## Source material
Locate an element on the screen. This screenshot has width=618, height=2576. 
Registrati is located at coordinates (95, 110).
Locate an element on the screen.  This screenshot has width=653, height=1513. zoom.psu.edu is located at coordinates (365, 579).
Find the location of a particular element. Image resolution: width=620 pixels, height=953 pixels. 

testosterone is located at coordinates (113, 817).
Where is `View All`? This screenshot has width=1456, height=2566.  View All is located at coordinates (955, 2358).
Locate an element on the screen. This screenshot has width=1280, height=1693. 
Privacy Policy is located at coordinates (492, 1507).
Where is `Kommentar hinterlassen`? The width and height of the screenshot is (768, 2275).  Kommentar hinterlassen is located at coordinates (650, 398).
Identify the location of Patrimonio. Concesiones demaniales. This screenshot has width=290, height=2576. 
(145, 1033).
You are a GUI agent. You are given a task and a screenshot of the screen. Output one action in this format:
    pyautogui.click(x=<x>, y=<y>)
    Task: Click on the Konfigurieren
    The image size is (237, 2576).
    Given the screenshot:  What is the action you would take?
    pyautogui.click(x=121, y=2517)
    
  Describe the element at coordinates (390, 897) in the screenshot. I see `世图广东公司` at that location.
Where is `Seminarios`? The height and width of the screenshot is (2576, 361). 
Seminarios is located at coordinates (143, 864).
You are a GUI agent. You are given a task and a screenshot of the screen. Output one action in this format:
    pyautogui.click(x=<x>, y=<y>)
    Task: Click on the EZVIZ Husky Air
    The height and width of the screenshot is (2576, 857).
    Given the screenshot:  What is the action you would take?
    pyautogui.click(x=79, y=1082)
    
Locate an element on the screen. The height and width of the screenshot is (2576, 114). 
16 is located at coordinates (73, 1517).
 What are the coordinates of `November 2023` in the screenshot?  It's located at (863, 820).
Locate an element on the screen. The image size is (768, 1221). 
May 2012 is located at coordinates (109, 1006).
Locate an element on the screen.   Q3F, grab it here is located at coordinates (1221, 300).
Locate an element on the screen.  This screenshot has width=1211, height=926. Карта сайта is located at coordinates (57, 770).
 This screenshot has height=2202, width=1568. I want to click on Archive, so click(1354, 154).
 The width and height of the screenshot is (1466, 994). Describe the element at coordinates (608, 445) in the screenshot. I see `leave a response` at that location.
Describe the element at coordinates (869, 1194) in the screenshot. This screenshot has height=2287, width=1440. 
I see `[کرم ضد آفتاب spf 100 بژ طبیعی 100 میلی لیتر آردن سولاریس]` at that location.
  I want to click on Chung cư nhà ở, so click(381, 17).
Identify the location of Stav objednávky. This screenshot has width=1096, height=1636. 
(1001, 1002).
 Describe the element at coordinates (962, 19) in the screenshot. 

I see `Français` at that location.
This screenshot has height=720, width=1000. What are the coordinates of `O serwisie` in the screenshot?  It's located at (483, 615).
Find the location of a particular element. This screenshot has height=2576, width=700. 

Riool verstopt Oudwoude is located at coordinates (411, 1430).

## Task prompt
In this exercise, every line of the listing is to be output exactly.

## Result for this task
Locate an element on the screen. This screenshot has width=618, height=2576. 
Registrati is located at coordinates (95, 110).
Locate an element on the screen.  This screenshot has width=653, height=1513. zoom.psu.edu is located at coordinates (365, 579).
Find the location of a particular element. Image resolution: width=620 pixels, height=953 pixels. 

testosterone is located at coordinates (113, 817).
Where is `View All`? This screenshot has width=1456, height=2566.  View All is located at coordinates (955, 2358).
Locate an element on the screen. This screenshot has width=1280, height=1693. 
Privacy Policy is located at coordinates (492, 1507).
Where is `Kommentar hinterlassen`? The width and height of the screenshot is (768, 2275).  Kommentar hinterlassen is located at coordinates (650, 398).
Identify the location of Patrimonio. Concesiones demaniales. This screenshot has width=290, height=2576. 
(145, 1033).
You are a GUI agent. You are given a task and a screenshot of the screen. Output one action in this format:
    pyautogui.click(x=<x>, y=<y>)
    Task: Click on the Konfigurieren
    The image size is (237, 2576).
    Given the screenshot:  What is the action you would take?
    pyautogui.click(x=121, y=2517)
    
  Describe the element at coordinates (390, 897) in the screenshot. I see `世图广东公司` at that location.
Where is `Seminarios`? The height and width of the screenshot is (2576, 361). 
Seminarios is located at coordinates (143, 864).
You are a GUI agent. You are given a task and a screenshot of the screen. Output one action in this format:
    pyautogui.click(x=<x>, y=<y>)
    Task: Click on the EZVIZ Husky Air
    The height and width of the screenshot is (2576, 857).
    Given the screenshot:  What is the action you would take?
    pyautogui.click(x=79, y=1082)
    
Locate an element on the screen. The height and width of the screenshot is (2576, 114). 
16 is located at coordinates (73, 1517).
 What are the coordinates of `November 2023` in the screenshot?  It's located at (863, 820).
Locate an element on the screen. The image size is (768, 1221). 
May 2012 is located at coordinates (109, 1006).
Locate an element on the screen.   Q3F, grab it here is located at coordinates (1221, 300).
Locate an element on the screen.  This screenshot has width=1211, height=926. Карта сайта is located at coordinates (57, 770).
 This screenshot has height=2202, width=1568. I want to click on Archive, so click(1354, 154).
 The width and height of the screenshot is (1466, 994). Describe the element at coordinates (608, 445) in the screenshot. I see `leave a response` at that location.
Describe the element at coordinates (869, 1194) in the screenshot. This screenshot has height=2287, width=1440. 
I see `[کرم ضد آفتاب spf 100 بژ طبیعی 100 میلی لیتر آردن سولاریس]` at that location.
  I want to click on Chung cư nhà ở, so click(381, 17).
Identify the location of Stav objednávky. This screenshot has width=1096, height=1636. 
(1001, 1002).
 Describe the element at coordinates (962, 19) in the screenshot. 

I see `Français` at that location.
This screenshot has height=720, width=1000. What are the coordinates of `O serwisie` in the screenshot?  It's located at (483, 615).
Find the location of a particular element. This screenshot has height=2576, width=700. 

Riool verstopt Oudwoude is located at coordinates (411, 1430).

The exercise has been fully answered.